Eyam via Bretton
Time taken 2 1/2 hours
This is a great walk if you don’t mind a stiff walk uphill at the start, out of Eyam on Hawkhill Road. It is also a great walk when you have a dog (Humphrey - my Rain Rescue lovely) that pulls like a train and who is daft enough to pull you all the way to the top! Humphrey, for anyone who has read some of my other pages on Peak District Online has now been with me two months and is thoroughly enjoying his new life in this fabulous area. He has new friends to walk with and lots of people to love him, but he struggles with some of the basics - lead walking, without pulling and SHEEP! For these reasons I am being careful at present on where I take him, so this walk fits the bill well
If you start in the centre of Eyam, take the road out to Townhead as if going towards Foolow. You will see a fruit and veg shop on the right that marks the right turn that you need to take. Climb up passed Eyam Museum which details Eyam’s rich history and then follow the winding Edge Road towards Mompessom’s Well – itself central to the plaque story of 1666. This part of the walk is the hardest, but well worth the road climb as you are able to look over the village of Eyam whilst climbing and at the top you can take advantage of the wide open spaces which give some of the most stunning views in the whole of the Peak District.

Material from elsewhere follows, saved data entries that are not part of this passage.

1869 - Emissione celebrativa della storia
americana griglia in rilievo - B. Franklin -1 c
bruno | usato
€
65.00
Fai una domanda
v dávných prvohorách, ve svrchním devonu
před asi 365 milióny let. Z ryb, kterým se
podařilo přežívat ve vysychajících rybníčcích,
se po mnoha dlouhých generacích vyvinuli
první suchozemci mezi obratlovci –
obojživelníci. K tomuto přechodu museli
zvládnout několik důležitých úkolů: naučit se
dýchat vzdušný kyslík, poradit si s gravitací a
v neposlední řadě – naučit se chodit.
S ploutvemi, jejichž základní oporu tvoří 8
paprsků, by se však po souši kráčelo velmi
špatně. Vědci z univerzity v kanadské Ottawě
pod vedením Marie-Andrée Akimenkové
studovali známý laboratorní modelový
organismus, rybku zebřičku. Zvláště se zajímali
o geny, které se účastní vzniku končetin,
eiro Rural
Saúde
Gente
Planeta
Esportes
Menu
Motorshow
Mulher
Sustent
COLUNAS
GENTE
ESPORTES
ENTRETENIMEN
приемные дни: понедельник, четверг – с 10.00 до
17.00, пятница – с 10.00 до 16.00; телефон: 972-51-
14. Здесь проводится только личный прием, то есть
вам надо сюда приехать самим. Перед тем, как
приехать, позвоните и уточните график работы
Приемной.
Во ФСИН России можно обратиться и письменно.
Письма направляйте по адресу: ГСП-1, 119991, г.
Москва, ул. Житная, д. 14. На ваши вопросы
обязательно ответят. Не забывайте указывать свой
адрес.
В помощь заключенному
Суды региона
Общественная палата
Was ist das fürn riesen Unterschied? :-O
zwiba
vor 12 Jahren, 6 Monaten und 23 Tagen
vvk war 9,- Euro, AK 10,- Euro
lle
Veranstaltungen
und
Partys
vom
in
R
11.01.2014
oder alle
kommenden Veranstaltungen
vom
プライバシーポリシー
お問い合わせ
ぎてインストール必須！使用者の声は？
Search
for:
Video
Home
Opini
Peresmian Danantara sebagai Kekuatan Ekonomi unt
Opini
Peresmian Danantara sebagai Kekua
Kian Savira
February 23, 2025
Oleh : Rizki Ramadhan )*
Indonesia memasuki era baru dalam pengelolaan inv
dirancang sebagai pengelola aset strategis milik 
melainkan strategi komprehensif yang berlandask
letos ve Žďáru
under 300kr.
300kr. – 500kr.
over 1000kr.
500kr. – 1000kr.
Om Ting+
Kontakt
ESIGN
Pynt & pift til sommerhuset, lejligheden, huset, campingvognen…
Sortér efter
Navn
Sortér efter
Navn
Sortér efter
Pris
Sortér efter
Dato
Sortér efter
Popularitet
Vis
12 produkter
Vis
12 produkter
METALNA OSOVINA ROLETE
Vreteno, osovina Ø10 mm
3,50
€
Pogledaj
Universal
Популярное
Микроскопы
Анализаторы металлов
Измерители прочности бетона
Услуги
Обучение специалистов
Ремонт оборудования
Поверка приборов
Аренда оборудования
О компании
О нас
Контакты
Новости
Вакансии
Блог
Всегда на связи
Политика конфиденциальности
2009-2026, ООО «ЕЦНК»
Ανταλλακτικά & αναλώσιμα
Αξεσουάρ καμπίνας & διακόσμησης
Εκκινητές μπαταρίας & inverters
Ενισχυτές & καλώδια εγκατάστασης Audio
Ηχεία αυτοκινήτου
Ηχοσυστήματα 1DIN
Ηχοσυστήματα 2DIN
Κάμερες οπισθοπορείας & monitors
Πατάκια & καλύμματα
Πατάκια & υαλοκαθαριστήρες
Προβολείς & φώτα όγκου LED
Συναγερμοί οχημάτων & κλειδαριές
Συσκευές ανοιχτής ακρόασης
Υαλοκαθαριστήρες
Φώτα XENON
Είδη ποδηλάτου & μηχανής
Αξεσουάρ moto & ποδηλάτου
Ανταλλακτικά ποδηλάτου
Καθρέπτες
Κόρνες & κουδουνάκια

Continuing straight on the same road passed the well and beyond, spectacular views of Froggatt Edge down towards Chatsworth and up towards Stanage Edge are all off to the right so it is worth spending time as you walk to take this all in. As you follow the road, with farmland on either side after about a mile you reach a bend down towards Grindleford. If you take the stile straight over there is some great moors walking that will lead off to Hathersage, but for the purpose of walking Humphrey, we took the Roman Road that leads off to the left and over to Bretton.
The Roman Road is quite pitted but still proves comparatively easy walking to the top of the moor. Once over the peak you also again get classically beautiful Peak District scenery, down to Hathersage and over to Ladybower and Strines – we walked this in recent snowy conditions and the view was truly breath taking! Half way up the initial climb, you can choose to cross onto the moor, to the right over an stile – if you have strong footwear, it is worth the detour as it drops down nearer to Bretton through rough ground, woodland and farmland. The other option is to follow the Roman Road until it comes to an end and meets the Bretton Road.
Turning left, on the road the return to Eyam is quite straight forward as you follow the road back towards Mompesson and back down Edge Road and Hawkhill, but whilst easy, it is never boring – whether it is playing spot the yurts off to the right, the geese and chickens at or just enjoying the views down to Foolow and then Eyam after passing through Highcliffe.
There are a number of footpaths that lead off the road and down through the trees into Eyam, but in wet and wintery weather these can be very slippery and are not “Humphrey-proof” so for any who don’t want a muddy derriere, it is best to stay on the well-trodden paths and road.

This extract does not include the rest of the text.